> **What you have to do**: Only the line containing "como uma sátira" and the lines after it, through the end of the data below, are to be returned, each exactly as it stands.

BEGIN Material for this task

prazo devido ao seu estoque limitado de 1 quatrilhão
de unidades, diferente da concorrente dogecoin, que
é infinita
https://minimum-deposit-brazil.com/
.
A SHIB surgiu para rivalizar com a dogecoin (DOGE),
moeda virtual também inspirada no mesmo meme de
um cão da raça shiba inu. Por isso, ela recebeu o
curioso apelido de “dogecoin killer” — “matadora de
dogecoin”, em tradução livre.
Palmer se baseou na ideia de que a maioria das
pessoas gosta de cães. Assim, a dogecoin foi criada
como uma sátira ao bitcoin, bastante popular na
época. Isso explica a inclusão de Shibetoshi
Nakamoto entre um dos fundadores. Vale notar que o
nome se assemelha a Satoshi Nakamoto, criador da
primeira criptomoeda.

END Material for this task

> **Expected answer**:
como uma sátira ao bitcoin, bastante popular na
época. Isso explica a inclusão de Shibetoshi
Nakamoto entre um dos fundadores. Vale notar que o
nome se assemelha a Satoshi Nakamoto, criador da
primeira criptomoeda.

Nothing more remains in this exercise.